The answer is the full set of records, given again exactly and without images.

□ □ □ □

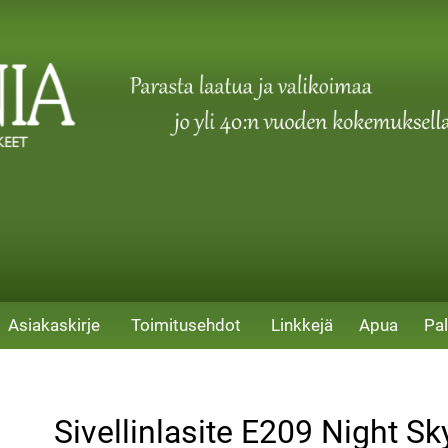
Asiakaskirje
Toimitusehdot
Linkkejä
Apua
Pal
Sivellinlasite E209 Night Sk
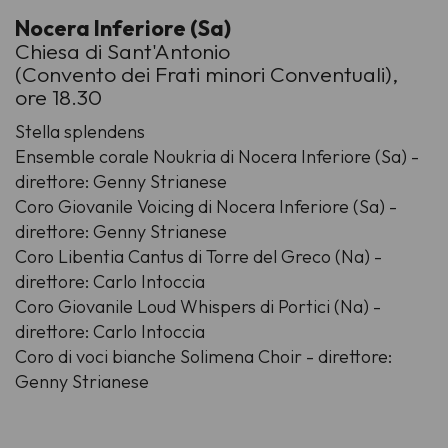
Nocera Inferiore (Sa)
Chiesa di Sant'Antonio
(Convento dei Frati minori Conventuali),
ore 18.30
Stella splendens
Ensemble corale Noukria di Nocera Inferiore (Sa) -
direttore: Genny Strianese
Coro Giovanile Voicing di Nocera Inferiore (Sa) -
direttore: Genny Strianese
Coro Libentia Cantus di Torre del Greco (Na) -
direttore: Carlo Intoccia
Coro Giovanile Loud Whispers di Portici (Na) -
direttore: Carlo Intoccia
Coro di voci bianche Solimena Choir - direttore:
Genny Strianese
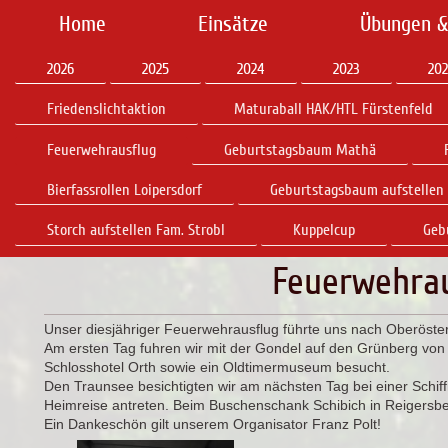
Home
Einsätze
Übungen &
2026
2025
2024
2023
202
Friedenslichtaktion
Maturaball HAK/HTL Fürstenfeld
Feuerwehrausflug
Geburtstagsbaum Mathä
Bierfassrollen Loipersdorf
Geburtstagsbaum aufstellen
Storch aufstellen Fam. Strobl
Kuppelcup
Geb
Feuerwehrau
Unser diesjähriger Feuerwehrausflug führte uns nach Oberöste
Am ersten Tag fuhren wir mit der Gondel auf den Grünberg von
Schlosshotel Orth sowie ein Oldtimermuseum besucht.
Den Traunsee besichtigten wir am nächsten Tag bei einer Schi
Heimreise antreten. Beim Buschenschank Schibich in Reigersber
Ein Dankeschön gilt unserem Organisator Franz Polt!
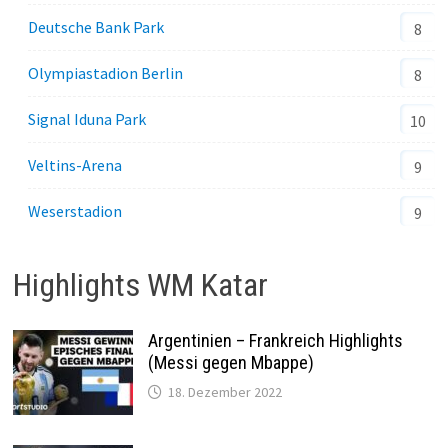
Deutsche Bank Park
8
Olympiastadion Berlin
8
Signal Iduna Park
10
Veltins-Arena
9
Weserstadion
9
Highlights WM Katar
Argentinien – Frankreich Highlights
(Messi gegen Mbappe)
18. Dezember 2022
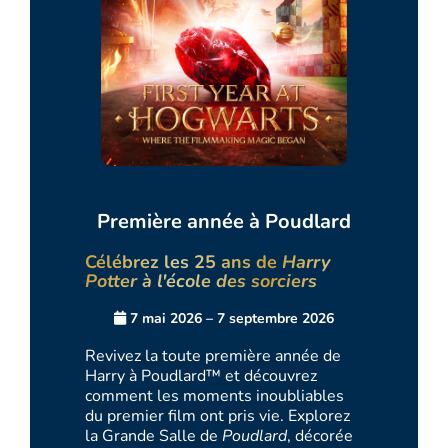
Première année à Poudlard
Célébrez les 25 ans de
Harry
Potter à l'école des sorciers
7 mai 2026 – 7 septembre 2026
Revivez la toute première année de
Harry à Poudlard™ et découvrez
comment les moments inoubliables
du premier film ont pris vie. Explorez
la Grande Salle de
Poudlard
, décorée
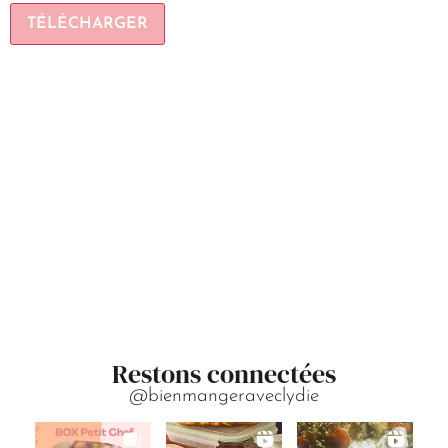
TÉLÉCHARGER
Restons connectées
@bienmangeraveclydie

□ □ □ □

■ Written answer
Asiakaskirje
Toimitusehdot
Linkkejä
Apua
Pal
Sivellinlasite E209 Night Sk
Nocera Inferiore (Sa)
Chiesa di Sant'Antonio
(Convento dei Frati minori Conventuali),
ore 18.30
Stella splendens
Ensemble corale Noukria di Nocera Inferiore (Sa) -
direttore: Genny Strianese
Coro Giovanile Voicing di Nocera Inferiore (Sa) -
direttore: Genny Strianese
Coro Libentia Cantus di Torre del Greco (Na) -
direttore: Carlo Intoccia
Coro Giovanile Loud Whispers di Portici (Na) -
direttore: Carlo Intoccia
Coro di voci bianche Solimena Choir - direttore:
Genny Strianese
Home
Einsätze
Übungen &
2026
2025
2024
2023
202
Friedenslichtaktion
Maturaball HAK/HTL Fürstenfeld
Feuerwehrausflug
Geburtstagsbaum Mathä
Bierfassrollen Loipersdorf
Geburtstagsbaum aufstellen
Storch aufstellen Fam. Strobl
Kuppelcup
Geb
Feuerwehrau
Unser diesjähriger Feuerwehrausflug führte uns nach Oberöste
Am ersten Tag fuhren wir mit der Gondel auf den Grünberg von
Schlosshotel Orth sowie ein Oldtimermuseum besucht.
Den Traunsee besichtigten wir am nächsten Tag bei einer Schi
Heimreise antreten. Beim Buschenschank Schibich in Reigersber
Ein Dankeschön gilt unserem Organisator Franz Polt!
Deutsche Bank Park
8
Olympiastadion Berlin
8
Signal Iduna Park
10
Veltins-Arena
9
Weserstadion
9
Highlights WM Katar
Argentinien – Frankreich Highlights
(Messi gegen Mbappe)
18. Dezember 2022
Première année à Poudlard
Célébrez les 25 ans de
Harry
Potter à l'école des sorciers
7 mai 2026 – 7 septembre 2026
Revivez la toute première année de
Harry à Poudlard™ et découvrez
comment les moments inoubliables
du premier film ont pris vie. Explorez
la Grande Salle de
Poudlard
, décorée
TÉLÉCHARGER
Restons connectées
@bienmangeraveclydie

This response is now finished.